Valentine’s Day is almost here, but frankly it’s always a good time to look out for your heart. Most of us try to eat healthily but some of the worst offenders still sneak under the radar. It’s important not to take your heart, that grape-fruit sized pump, for granted because, if all goes according to plan, it will beat almost three billion times from birth to death. Keep that in mind as you peruse this list of 5 foods that health experts say terrible for your heart.
With all due respect for the beloved American condiment, it’s chock full of sugar and sodium. Just two tablespoons has eight grams of sugar sodium. According to the American Heart Association, women should only consume 25 grams of sugar in a day, so that ketchup is eating up a lot of your quota.
“Ketchup is very high in sodium as well,” says Juan Rivera, MD, a cardiologist in Miami, Florida and chief medical correspondent for Univision Network and the author of The Mojito Diet, as Prevention noted.

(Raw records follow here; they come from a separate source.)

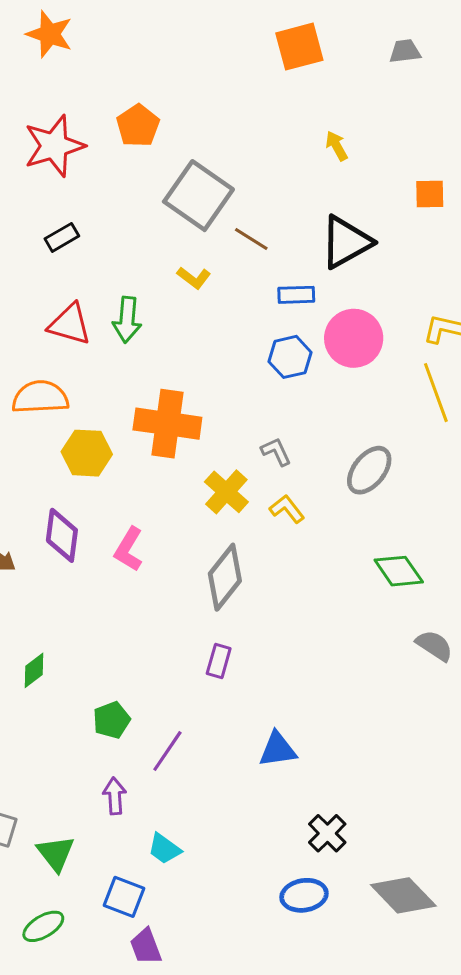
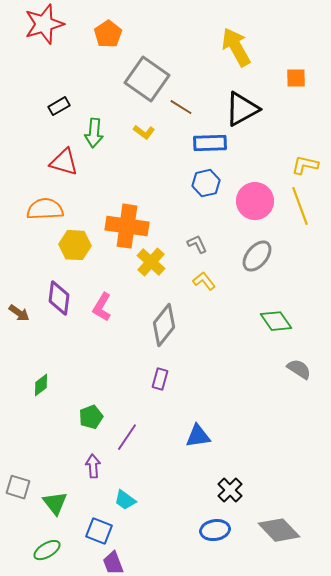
red star: (54, 146) -> (44, 24), moved
yellow arrow: (337, 146) -> (236, 47), size x2.0
blue rectangle: (296, 295) -> (210, 143), size x1.4
green arrow: (127, 320) -> (94, 133), moved
pink circle: (354, 338) -> (255, 201), moved
yellow cross: (226, 492) -> (151, 262), moved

If it sounds too good to be true, it usually is. Fat-free sounds like a get out of jail free card but there’s often a catch, nutritionally.
“Fat-free packaged foods were once touted as a healthy option for individuals wanting to lose weight and maintain a healthier lifestyle,” says Suzanne Fisher, RD, LDN, founder of Fisher Nutrition Systems in Cooper City, Florida, to Prevention. Not anymore. Experts say you should steer clear of any product that is not normally fat-free. What it doesn’t have in fat, it may well be making up for in sugar.
There was a time when margarine was considered a healthier alternative to butter but many experts now believe that diets high in trans fats appear to raise a person’s risk of heart disease. As Time reports, trans fats are common in sticks of margarine that are solid at room temperature. To be safer, choose a soft, spreadable margarine that contains no partially hydrogenated oils, or stick with olive oil.
You might have to ditch the deli because processed and cured meats are often high in saturated fat. Even low-fat options tend to be very high in salt. Just six thin slices of deli meat can contain half the daily recommended level of sodium, according to the American Heart Association.
More “people should be on a salt-restricted diet because of sodium’s link to high blood pressure,” says Dr. Laxmi Mehta, director of the Woman’s Cardiovascular Health Program at the Ohio State University Wexner Medical Center, as Time cited. “Sometimes my patients with elevated blood pressure are able to make significant improvements just by adjusting their diet.”
LOW-FAT SALAD DRESSING
This one is tricky because it sounds like it might be the healthy choice but low-fat or reduced fat salad dressings are often brimming with sugar and salt.
“When fat is removed, sugar is typically added to maintain the taste and texture,” says Fisher. Sadly, just because it’s low in fat or calories, it doesn’t mean it’s healthy.